_WHAT YOU ARE ASKED TO DO_. Copy, exactly as written, the lines that begin at the one containing "Return and Refund Policy" and end at the one containing "First you will". Skip any pictures in the data below.
==== TASK MATERIAL ====
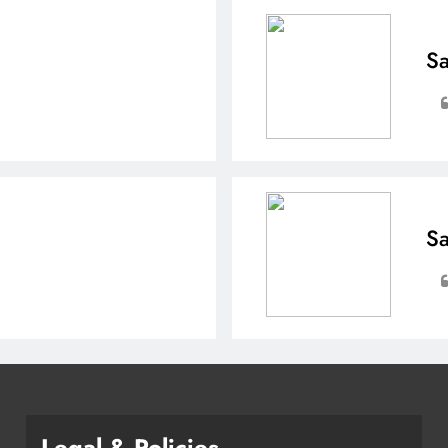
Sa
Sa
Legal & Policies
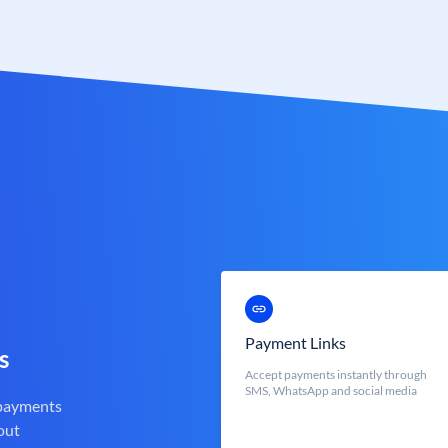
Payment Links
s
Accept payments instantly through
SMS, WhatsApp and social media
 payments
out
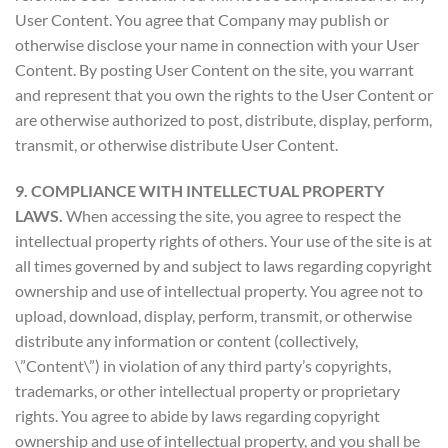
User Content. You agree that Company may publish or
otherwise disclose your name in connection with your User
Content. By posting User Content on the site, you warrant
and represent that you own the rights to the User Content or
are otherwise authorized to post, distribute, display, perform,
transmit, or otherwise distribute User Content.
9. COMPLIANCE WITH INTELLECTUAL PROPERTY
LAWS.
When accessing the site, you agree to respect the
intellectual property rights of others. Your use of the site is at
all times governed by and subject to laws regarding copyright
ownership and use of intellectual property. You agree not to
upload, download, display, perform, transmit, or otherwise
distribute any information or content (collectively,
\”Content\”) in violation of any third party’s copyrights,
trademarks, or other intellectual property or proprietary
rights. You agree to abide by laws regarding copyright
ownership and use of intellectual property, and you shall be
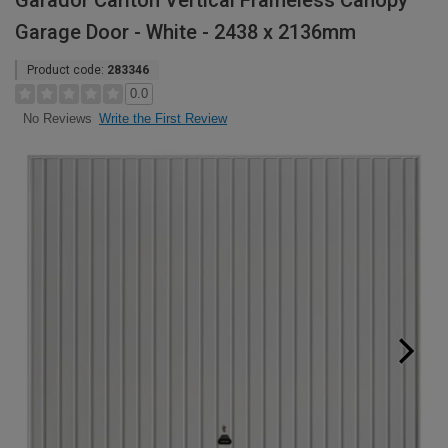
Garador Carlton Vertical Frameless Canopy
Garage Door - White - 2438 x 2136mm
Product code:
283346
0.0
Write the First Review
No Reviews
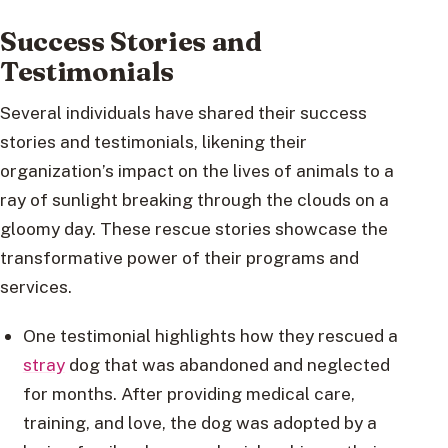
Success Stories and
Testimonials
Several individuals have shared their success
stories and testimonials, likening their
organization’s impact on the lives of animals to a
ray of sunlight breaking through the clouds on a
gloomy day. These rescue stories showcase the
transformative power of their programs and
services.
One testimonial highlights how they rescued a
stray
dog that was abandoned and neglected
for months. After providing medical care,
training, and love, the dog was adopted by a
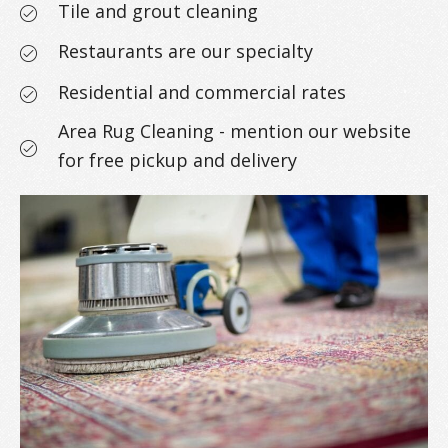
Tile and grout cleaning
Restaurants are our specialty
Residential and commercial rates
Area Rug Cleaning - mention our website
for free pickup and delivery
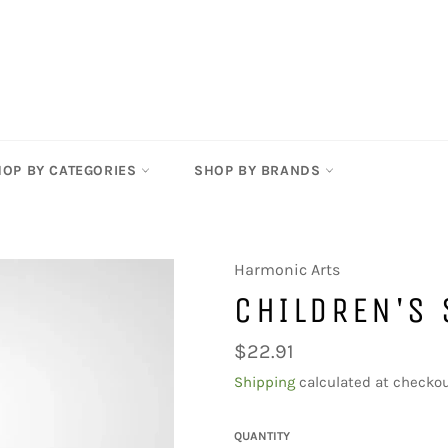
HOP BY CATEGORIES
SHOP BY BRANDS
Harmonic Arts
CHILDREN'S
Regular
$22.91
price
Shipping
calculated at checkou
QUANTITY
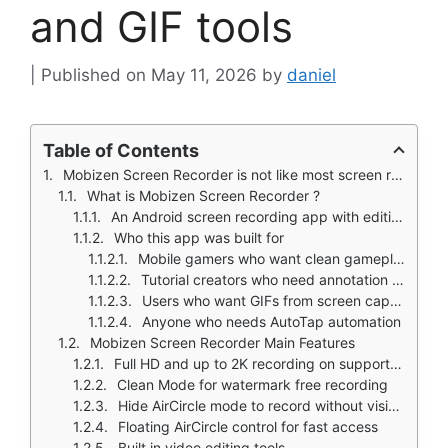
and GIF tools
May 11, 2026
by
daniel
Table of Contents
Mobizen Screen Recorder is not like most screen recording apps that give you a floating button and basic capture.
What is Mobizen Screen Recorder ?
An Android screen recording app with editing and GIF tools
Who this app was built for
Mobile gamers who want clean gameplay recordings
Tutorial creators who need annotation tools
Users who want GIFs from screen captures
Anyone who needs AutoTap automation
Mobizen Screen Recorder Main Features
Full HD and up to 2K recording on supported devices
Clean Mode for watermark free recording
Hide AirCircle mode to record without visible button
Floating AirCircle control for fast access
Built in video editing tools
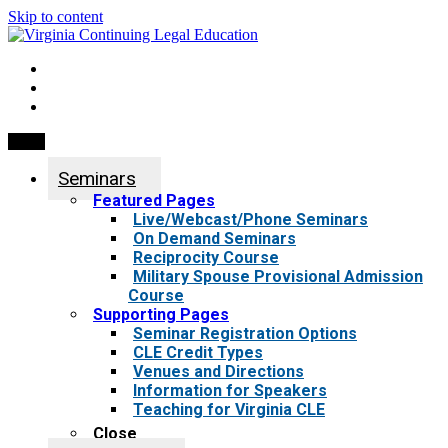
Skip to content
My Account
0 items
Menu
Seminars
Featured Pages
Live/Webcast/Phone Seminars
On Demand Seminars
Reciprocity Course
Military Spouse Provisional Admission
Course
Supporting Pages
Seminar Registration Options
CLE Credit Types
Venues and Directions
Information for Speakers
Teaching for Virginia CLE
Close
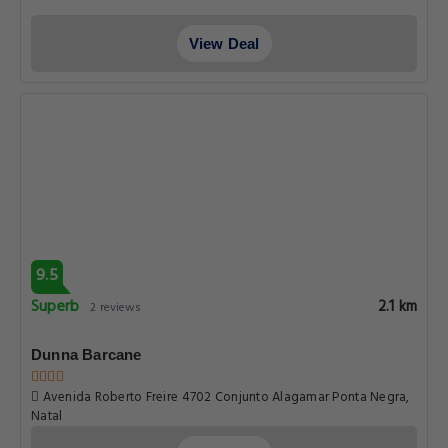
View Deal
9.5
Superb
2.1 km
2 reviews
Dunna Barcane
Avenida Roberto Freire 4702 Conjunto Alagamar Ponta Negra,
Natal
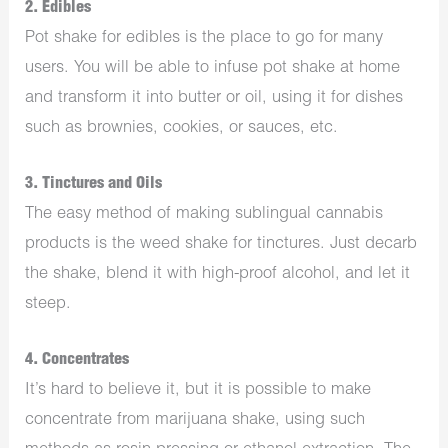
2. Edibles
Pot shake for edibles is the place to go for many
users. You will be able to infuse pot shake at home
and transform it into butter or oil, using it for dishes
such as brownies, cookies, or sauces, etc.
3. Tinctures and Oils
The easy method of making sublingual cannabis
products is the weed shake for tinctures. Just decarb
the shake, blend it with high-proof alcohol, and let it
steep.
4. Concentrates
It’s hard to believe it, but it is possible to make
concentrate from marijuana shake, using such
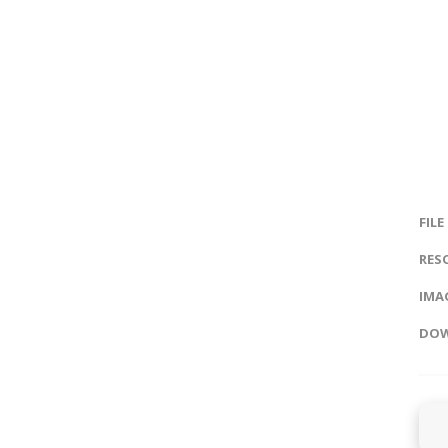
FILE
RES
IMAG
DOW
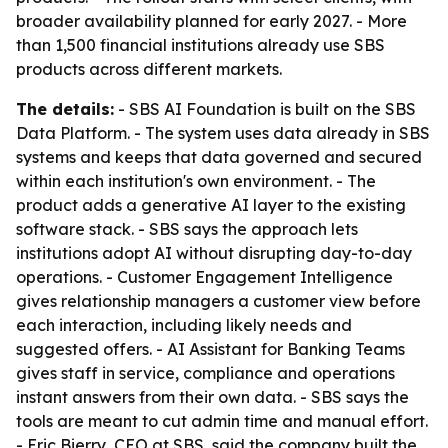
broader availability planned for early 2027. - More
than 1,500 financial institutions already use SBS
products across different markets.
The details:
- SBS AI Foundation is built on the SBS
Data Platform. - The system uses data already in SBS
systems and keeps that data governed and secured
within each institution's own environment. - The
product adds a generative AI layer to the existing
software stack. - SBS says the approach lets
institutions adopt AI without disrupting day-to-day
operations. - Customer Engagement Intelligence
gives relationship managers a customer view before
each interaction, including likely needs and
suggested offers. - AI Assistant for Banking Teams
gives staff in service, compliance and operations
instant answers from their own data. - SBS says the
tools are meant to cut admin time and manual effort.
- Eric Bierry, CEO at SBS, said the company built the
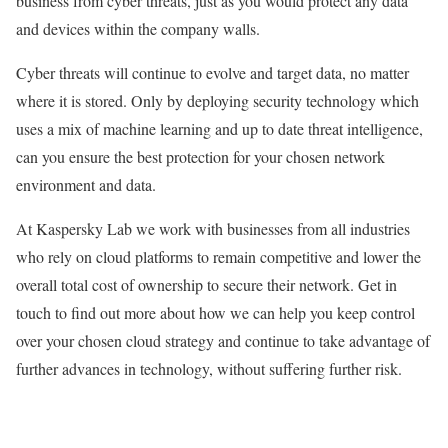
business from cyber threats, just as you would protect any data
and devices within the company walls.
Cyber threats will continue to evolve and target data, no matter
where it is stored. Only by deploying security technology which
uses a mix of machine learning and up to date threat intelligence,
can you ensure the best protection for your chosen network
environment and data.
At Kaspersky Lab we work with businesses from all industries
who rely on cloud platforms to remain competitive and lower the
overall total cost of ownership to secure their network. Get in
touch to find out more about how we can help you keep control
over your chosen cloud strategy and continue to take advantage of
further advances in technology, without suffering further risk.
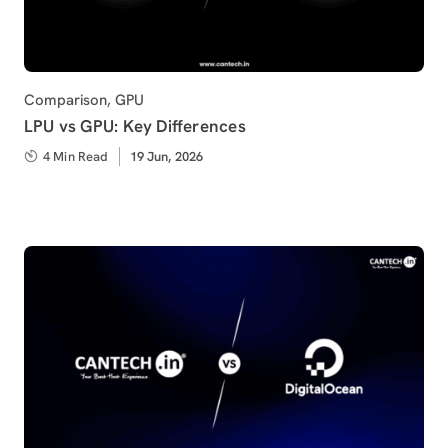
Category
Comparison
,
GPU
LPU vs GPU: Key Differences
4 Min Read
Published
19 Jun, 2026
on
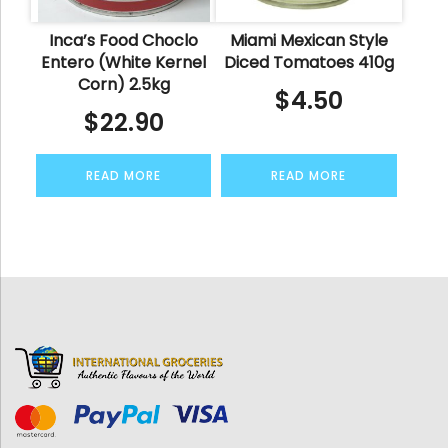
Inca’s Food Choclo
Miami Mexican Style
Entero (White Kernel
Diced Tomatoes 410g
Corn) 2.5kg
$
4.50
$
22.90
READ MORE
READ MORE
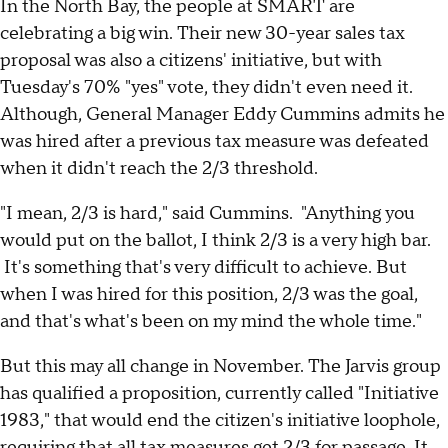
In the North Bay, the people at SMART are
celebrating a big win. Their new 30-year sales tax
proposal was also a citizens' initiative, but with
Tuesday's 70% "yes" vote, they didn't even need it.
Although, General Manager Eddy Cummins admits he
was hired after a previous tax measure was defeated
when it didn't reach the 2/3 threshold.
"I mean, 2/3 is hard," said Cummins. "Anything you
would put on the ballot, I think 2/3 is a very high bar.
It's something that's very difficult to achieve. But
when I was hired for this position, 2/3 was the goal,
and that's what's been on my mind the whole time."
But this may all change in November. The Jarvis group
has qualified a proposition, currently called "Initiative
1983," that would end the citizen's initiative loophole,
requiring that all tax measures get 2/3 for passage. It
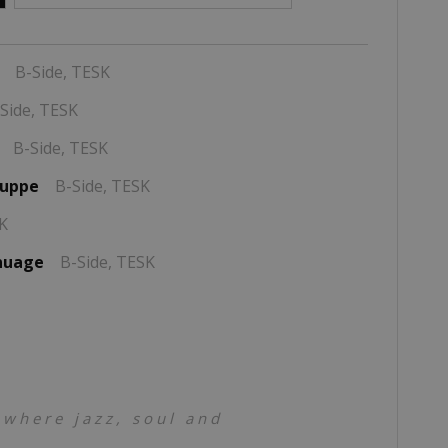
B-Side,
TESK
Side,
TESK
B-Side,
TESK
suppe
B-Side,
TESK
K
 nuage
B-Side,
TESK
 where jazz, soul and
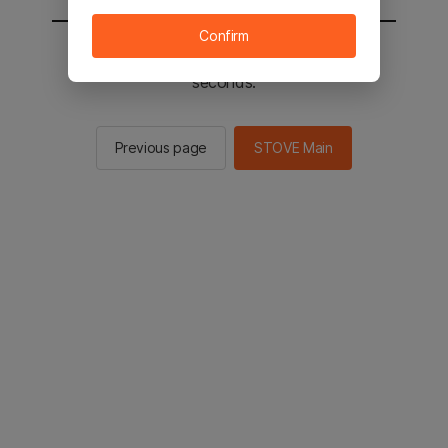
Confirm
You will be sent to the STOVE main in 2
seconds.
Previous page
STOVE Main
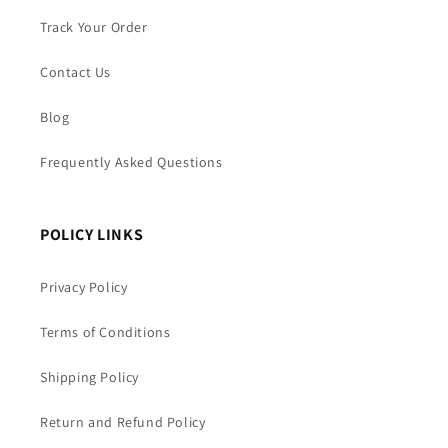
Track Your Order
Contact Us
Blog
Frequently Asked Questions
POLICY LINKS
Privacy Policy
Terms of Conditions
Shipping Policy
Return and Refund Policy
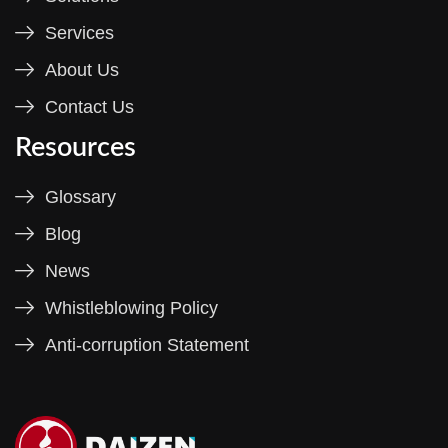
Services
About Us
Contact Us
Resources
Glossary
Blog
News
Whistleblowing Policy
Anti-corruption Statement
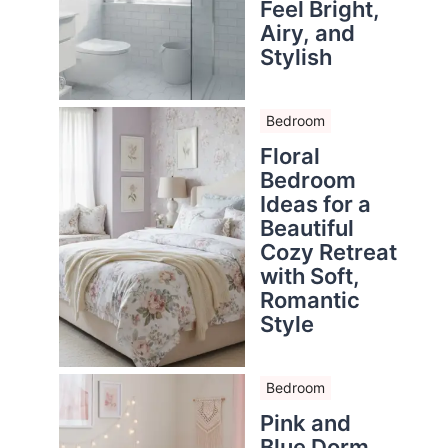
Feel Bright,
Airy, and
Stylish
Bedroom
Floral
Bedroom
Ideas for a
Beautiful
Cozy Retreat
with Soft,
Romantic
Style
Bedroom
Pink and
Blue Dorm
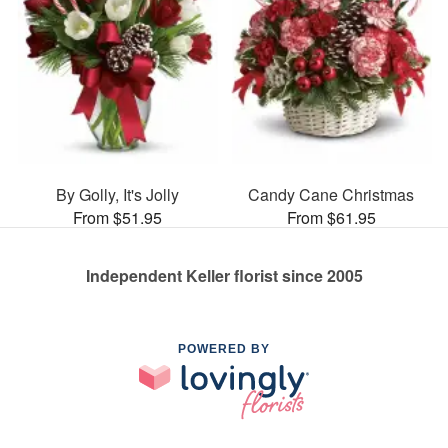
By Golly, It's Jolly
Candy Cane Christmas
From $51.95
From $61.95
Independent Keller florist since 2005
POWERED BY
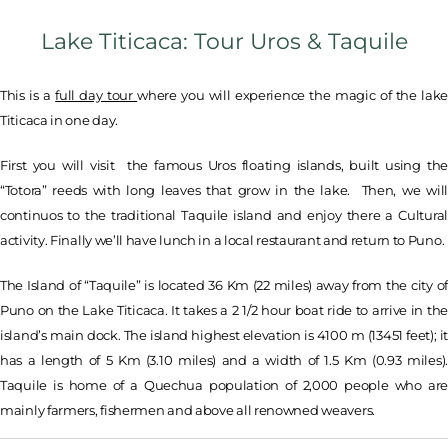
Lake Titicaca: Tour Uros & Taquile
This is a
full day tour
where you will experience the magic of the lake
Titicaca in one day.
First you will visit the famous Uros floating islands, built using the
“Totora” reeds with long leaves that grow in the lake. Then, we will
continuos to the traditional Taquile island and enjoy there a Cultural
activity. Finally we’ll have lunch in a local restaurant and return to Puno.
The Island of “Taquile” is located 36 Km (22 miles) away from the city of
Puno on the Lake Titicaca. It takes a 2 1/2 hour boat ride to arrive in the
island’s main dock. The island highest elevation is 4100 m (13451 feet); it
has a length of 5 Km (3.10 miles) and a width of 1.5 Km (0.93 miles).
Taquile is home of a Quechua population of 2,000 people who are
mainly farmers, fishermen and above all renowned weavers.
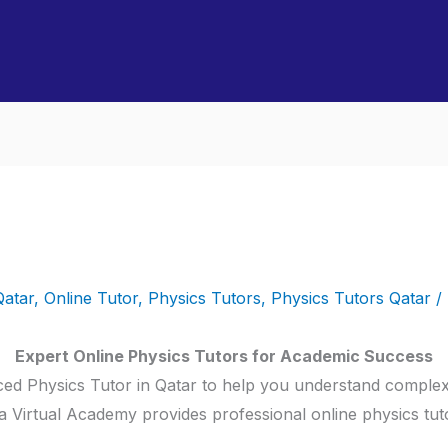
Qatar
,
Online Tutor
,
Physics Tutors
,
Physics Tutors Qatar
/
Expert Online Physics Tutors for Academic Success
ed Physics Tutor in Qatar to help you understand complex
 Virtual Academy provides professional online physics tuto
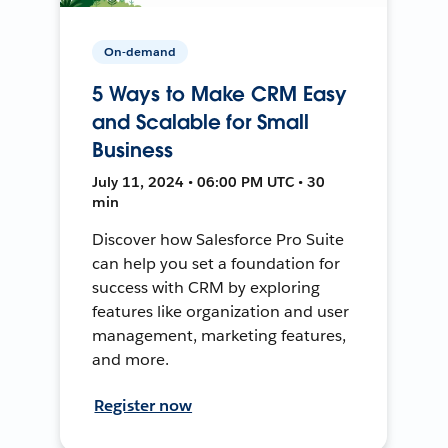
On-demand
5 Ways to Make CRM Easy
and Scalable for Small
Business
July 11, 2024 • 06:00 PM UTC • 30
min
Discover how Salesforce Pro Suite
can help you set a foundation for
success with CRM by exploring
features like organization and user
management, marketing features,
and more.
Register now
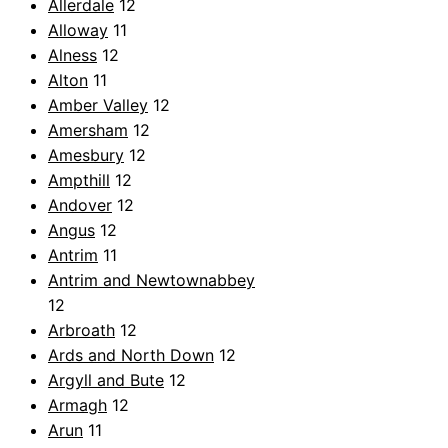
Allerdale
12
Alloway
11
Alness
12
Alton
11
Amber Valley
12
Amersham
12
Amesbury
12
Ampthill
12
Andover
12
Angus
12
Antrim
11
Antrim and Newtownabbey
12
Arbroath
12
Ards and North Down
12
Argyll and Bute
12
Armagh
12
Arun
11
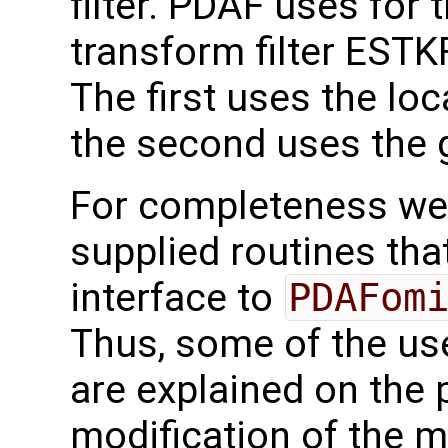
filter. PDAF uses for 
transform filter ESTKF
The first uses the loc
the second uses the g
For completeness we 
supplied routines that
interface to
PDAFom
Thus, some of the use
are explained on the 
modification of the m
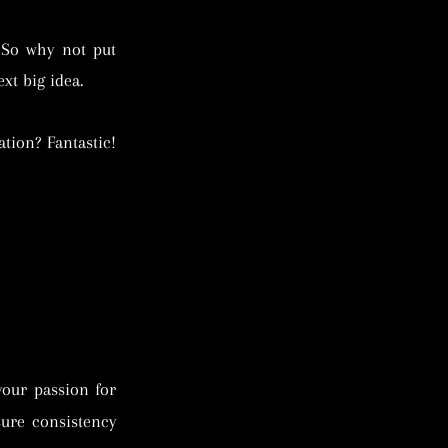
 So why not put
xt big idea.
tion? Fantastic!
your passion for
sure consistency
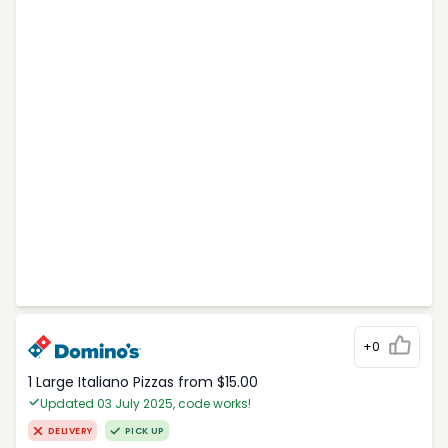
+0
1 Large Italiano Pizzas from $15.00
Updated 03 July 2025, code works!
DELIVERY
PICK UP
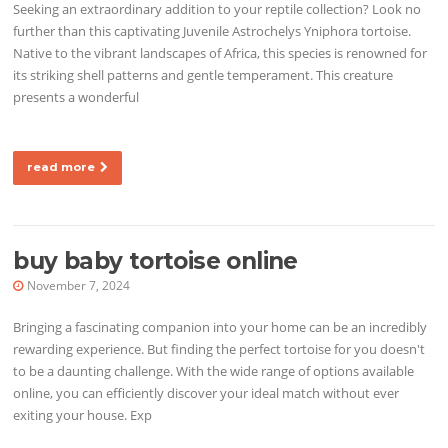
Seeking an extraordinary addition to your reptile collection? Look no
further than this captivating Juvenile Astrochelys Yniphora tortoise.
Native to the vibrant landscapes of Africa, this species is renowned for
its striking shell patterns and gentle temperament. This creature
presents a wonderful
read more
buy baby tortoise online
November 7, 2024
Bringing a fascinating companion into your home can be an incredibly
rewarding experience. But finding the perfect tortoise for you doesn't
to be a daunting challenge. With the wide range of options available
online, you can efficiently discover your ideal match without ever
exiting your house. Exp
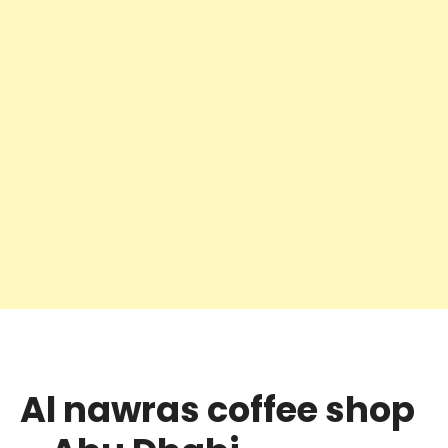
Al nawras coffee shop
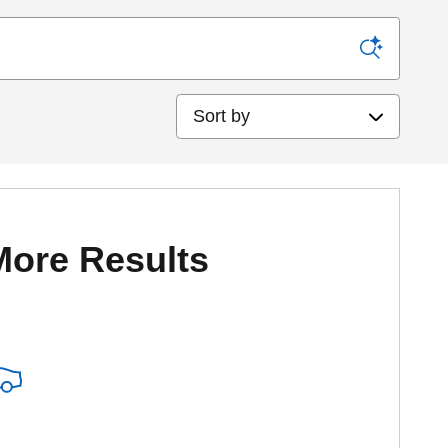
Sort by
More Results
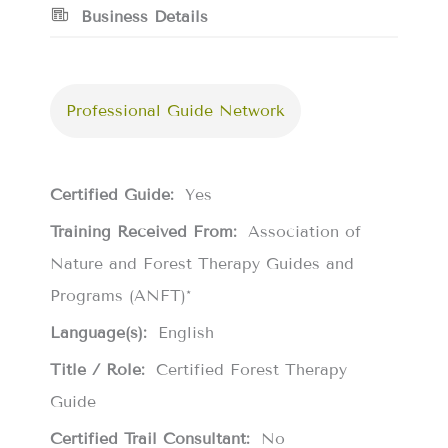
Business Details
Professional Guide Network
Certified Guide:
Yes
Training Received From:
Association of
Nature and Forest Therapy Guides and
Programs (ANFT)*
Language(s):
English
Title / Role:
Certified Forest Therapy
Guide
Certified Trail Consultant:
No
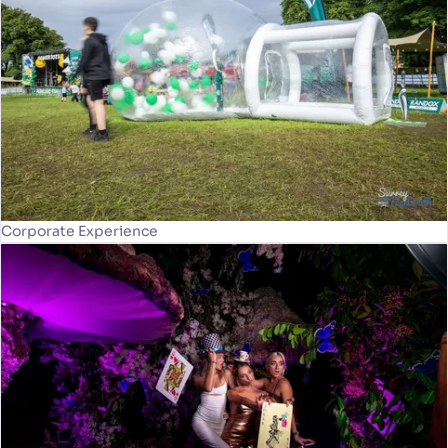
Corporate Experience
====
_REPLY TO THE EXERCISE_.
Return and Refund Policy
Services
About Us
Contact Us
Resources
Glossary
Blog
News
Whistleblowing Policy
Anti-corruption Statement
Feel Bright,
Airy, and
Stylish
Bedroom
Floral
Bedroom
Ideas for a
Beautiful
Cozy Retreat
with Soft,
Romantic
Style
Bedroom
Pink and
Blue Dorm
By Golly, It's Jolly
Candy Cane Christmas
From $51.95
From $61.95
Independent Keller florist since 2005
POWERED BY
Lake Titicaca: Tour Uros & Taquile
This is a
full day tour
where you will experience the magic of the lake
Titicaca in one day.
First you will visit the famous Uros floating islands, built using the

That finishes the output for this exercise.